Monday, October 17, 2005

Avian Flu, Another View

Glenn Reynolds posts this email from a reader who should know:

As a medical researcher, I want to make a gentle but sincere plea to the blogosphere to calm down this flu hysteria just a bit. The main way that flu kills is by predisposing its victims to "superinfection" by bacterial illnesses - in 1918, we had no antibiotics for these superimposed infections, but now we have plenty. Such superinfections, and the transmittal of flu itself, were aided tremendously by the crowded conditions and poor sanitation of the early 20th century - these are currently vastly improved as well. Flu hits the elderly the hardest, but the "elderly" today are healthier, stronger, and better nourished than ever before. Our medical infrastructure is vastly better off, ranging from simple things like oxygen and sterile i.v. fluids, not readily available in 1918, to complex technologies such as respirators and dialysis. Should we be concerned? Sure, better safe than sorry, and concerns about publishing the sequence are worth discussing. Should we panic? No - my apologies to the fearmongers, but we will never see another 1918.

Patrick Cunningham M.D.
Assistant Professor of Medicine
Section of Nephrology
University of Chicago

This follows much of what I have been thinking. (Way to go, Doc! You agree with an poorly-informed layman!) This is not 1918. Contra Reynolds, most deaths in 1918 seemed to be caused by pnumonia. And there now exists a vaccine for the most prevelant kind of pnumonia.

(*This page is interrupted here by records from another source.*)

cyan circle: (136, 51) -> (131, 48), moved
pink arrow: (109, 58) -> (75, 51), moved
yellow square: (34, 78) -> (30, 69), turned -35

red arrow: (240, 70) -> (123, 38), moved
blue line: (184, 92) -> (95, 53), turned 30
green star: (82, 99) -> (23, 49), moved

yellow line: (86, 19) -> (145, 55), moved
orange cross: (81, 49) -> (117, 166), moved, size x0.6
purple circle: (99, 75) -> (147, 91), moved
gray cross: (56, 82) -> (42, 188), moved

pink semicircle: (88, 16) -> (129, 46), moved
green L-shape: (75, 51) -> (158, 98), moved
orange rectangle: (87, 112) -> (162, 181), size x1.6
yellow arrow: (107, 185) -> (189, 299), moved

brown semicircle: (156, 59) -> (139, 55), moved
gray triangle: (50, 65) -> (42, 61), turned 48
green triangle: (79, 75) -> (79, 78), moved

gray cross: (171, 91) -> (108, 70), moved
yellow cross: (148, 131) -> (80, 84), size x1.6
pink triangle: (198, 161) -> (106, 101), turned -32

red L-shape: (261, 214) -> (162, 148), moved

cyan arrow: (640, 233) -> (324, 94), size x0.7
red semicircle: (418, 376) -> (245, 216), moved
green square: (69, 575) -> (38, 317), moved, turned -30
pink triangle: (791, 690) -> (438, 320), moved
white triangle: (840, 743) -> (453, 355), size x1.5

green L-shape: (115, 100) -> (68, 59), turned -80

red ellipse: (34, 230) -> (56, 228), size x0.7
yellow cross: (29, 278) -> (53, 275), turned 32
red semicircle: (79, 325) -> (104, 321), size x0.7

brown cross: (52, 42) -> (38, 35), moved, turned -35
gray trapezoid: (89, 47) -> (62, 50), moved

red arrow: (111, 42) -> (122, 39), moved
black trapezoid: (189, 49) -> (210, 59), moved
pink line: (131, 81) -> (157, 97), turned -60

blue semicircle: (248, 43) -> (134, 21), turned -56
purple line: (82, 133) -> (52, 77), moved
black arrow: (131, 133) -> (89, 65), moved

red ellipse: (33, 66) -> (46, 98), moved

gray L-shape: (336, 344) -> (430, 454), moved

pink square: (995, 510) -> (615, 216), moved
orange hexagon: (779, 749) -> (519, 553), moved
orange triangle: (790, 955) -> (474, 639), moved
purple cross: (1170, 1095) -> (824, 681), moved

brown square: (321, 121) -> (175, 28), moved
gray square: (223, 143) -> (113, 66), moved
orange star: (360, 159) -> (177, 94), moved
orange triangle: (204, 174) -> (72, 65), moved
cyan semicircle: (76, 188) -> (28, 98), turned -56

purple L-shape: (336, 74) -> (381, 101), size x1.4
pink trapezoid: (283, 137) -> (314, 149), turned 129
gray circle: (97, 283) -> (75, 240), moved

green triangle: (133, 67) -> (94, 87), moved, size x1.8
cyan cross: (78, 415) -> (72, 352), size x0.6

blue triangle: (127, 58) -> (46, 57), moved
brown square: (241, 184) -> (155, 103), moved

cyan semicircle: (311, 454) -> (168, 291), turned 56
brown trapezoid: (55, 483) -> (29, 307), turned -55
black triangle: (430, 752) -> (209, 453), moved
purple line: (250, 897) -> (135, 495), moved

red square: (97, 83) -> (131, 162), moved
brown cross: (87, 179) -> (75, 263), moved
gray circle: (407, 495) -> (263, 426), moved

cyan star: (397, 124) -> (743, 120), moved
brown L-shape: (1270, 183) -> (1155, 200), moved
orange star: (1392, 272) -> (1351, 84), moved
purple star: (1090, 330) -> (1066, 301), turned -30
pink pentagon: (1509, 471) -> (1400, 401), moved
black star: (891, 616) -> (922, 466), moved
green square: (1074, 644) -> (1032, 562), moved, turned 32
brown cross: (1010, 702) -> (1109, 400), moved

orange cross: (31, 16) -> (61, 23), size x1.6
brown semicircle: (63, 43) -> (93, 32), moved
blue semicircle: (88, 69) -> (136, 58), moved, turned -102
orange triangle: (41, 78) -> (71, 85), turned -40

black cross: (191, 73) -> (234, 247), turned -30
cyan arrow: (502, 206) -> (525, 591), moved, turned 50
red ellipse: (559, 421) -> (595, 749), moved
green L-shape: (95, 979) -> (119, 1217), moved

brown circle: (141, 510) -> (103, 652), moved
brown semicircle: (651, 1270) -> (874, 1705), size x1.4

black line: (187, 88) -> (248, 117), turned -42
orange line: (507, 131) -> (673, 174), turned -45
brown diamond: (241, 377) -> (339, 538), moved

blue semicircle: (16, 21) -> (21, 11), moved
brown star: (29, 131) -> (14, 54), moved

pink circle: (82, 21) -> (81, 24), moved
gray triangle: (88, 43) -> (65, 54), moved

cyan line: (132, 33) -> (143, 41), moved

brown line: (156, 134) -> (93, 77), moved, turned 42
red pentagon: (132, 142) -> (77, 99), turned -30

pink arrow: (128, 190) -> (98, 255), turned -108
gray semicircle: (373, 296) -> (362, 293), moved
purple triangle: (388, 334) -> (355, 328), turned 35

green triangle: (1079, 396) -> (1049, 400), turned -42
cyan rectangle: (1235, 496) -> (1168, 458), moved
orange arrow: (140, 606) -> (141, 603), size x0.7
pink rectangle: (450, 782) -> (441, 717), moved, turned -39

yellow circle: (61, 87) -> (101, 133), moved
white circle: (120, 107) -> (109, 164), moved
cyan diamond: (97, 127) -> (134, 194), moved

An interesting program concerning local strategies on dealing with a influenza pandemic was aired this weekend on our local PBS affiliate. As a major Pacific port city, we will probably see the disease before the rest of the country.* One of the points made was one my mother used to make: by the time a person shows symptoms, they have been contagious for a couple of days. This means that quarantine would be used at first to slow the progress of the disease, but effectively abandoned after very few days.

Instead, the worker suggested "social distance." That is, the closing of schools, theaters, and businesses. For a high-tech worker like myself this may not be such a burden. But what a dislocation for the retail economy!

*If it comes. I know that it's not a certainty, but contingency plans are about possibilities.